Plant-for-the-Planet y este Centro de Estudios del Tercer Mundo hacen un llamado para organizar una cruzada para que la población proteja y evite la extinción de los recursos bióticos de esta región.

El mensaje central del evento estuvo a cargo del presidente de esta fundación, Félix Finkbeiner quien a los 9 años de edad soñó en su escuela en la protección de los bosques en todo el mundo. Mención especial merece el Ing.
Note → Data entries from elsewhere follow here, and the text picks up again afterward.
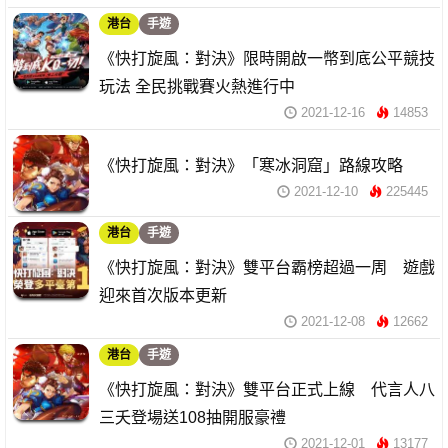
港台
手遊
《快打旋風：對決》限時開啟一幣到底公平競技
玩法 全民挑戰賽火熱進行中
2021-12-16
14853
《快打旋風：對決》「寒冰洞窟」路線攻略
2021-12-10
225445
港台
手遊
《快打旋風：對決》雙平台霸榜超過一周 遊戲
迎來首次版本更新
2021-12-08
12662
港台
手遊
《快打旋風：對決》雙平台正式上線 代言人八
三夭登場送108抽開服豪禮
2021-12-01
13177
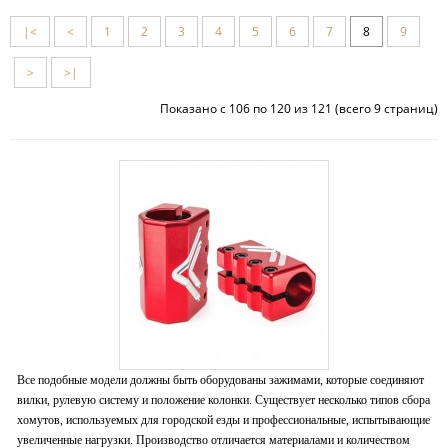
|<
<
1
2
3
4
5
6
7
8
9
>
>|
Показано с 106 по 120 из 121 (всего 9 страниц)
Все подобные модели должны быть оборудованы зажимами, которые соединяют
вилки, рулевую систему и положение колонки. Существует несколько типов сбора
хомутов, используемых для городской езды и профессиональные, испытывающие
увеличенные нагрузки. Производство отличается материалами и количеством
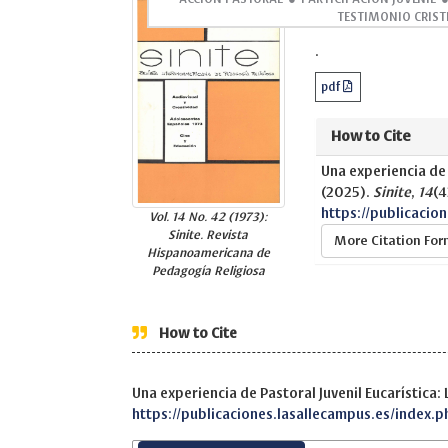
Abstract
TESTIMONIO CRIST
.
pdf
How to Cite
Una experiencia de 
(2025).
Sinite
,
14
(4
https://publicacio
Vol. 14 No. 42 (1973):
Sinite. Revista
More Citation Fo
Hispanoamericana de
Pedagogía Religiosa
How to Cite
Una experiencia de Pastoral Juvenil Eucarística:
https://publicaciones.lasallecampus.es/index.p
Raúl Negrete que con especial celo colabora con esta organización.

Bajo los rayos de un sol tropical y calor humano, al son del corazón pala en mano sembramos el primer árbol, y la primera piedra para construir un templo de conocimientos para la restauración ecológica en todo el mundo especialmente en México.

Pronto informaremos de la organización de un ejército de paz integrado por niños y jóvenes que irán a las escuelas a enseñarles las bondades de este programa para la paz y estabilidad climática plantando árboles.

Al final de la ceremonia los organismos convocantes sellaron un compromiso, de cerrar filas con la ONU, esperanza para la paz, para limpiar el planeta de los daños que causa la contaminación, los gases de efecto invernadero y las guerras que destruyen selvas y las convierte el planeta en un basurero.

Las cruzadas en defensa de los bosques y de la fauna, participaran mujeres y hombres de buena voluntad soñadores de un mundo libre de contaminación, y de violencia, viajando a este centro para que nuestros hijos y nietos aprendan y cuiden nuestras maravillosas selvas.

La consigna es: Dejemos de hablar y digamos no a la guerra, mejor plantemos árboles, un árbol el cual será el emisario de la paz, la concordia ante las calamidades causadas por la locura de los cisnes salvajes.

Se plantó un árbol y este será el inicio de la plantación de 100 millones en todo el mundo.